In 1970, she married Errol Musk, a South African engineer she met in high school. During the '70s, they had three kids – Elon, Kimbal, and Tosca – before getting divorced nine years later.

After 1979, Musk shifted gears and started her dietician practice by cold-calling doctors and sitting in waiting rooms for hours in the hopes that she would get meetings or new clients. Her determination paid off, and once she had fully launched her practice, she often juggled nutrition clients with various fashion shoots.

She has run her own nutrition business for more than 45 years – speaking and consulting as a wellness expert all over the world. She holds two master’s degrees in the field – in dietetics from the University of the Orange Free State in South Africa, and in nutritional science from the University of Toronto.

Raising the Musk Kids

Success certainly runs in the Musk family. The mother of “genius boy” Elon emphasizes that all her kids are “brilliant.” Today, Maye’s younger son Kimbal is a co-founder of The Kitchen, a family of restaurants that sources food directly from local farmers, and Big Green, a complementary nonprofit that builds gardens in schools. Musk’s daughter and youngest child, Tosca, is an award-winning filmmaker and TV producer working in Los Angeles.

After finishing high school, Elon chose to leave South Africa and attended Queen’s University in Ontario, Canada. In 1989, Musk and the rest of her children followed him by moving from Johannesburg to Toronto according to Business Insider. While raising her three children as a single mother in a small rent-controlled apartment there, Musk worked five jobs at a time to support the family and make ends meet.
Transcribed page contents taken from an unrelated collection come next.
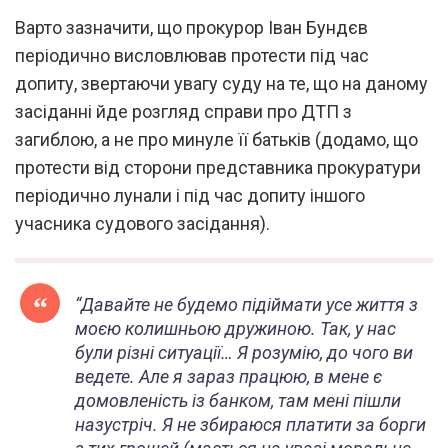
Варто зазначити, що прокурор Іван Бундєв
періодично висловлював протести під час
допиту, звертаючи увагу суду на те, що на даному
засіданні йде розгляд справи про ДТП з
загиблою, а не про минуле її батьків (додамо, що
протести від сторони представника прокуратури
періодично лунали і під час допиту іншого
учасника судового засідання).
“
Давайте не будемо підіймати усе життя з
моєю колишньою дружиною. Так, у нас
були різні ситуації… Я розумію, до чого ви
ведете. Але я зараз працюю, в мене є
домовленість із банком, там мені пішли
назустріч. Я не збираюся платити за борги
These included her modeling gigs and working as a research officer for the University of Toronto, so that her children could go to school there for free.

She too attended school at the University of Toronto and earned a Masters degree – working on her practice and attempting to become a registered dietitian, all while running a modeling school and teaching nutrition classes in the evenings, according to her website.

When Elon and Kimbal launched their startup software company, Zip2, Musk would visit her two boys every six weeks, flying from eastern Canada to San Francisco to help keep them afloat financially. In addition to giving them $10,000 (all of her savings from work in Toronto), she would buy them groceries, furniture, paper, and photocopies - "whatever I could afford," as she told Forbes. She eventually moved to San Francisco in 1996 - the year her nutrition book, Feel Fantastic, was published - to be closer to her children.

For Musk’s 50th birthday, her two sons gave her a little toy house and car, pledging to buy her the real thing once they became successful – which they did, after selling Zip2 to Compaq in 1999 for $307 million.

Back in the Spotlight

While Elon's net worth is estimated at $22 billion, Maye's is unknown, though she has boosted her income in recent years.

“I was famous until Elon became famous,” Musk jokingly told The New York Times in an interview. After living for thirteen years in New York and continuing to split her career between being a model and a dietitian, Musk moved to Los Angeles when Tosca had twins, in order to be closer to her family.

Over the last decade, Musk has graced the covers of New York Magazine and ELLE Canada, not to mention starred in numerous advertising campaigns for companies such as Virgin America, Joe Fresh, Target, Revlon and Clinique.

Her hard work has paid off: she was signed by mega agency IMG Models Worldwide in early 2016, and in September last year, Musk became CoverGirl’s oldest model at age 69. Speaking to Vanity Fair about her resurgence, Musk said that she is “living proof that [you can] find work for an older woman...I’ve never worked so much as I do now.”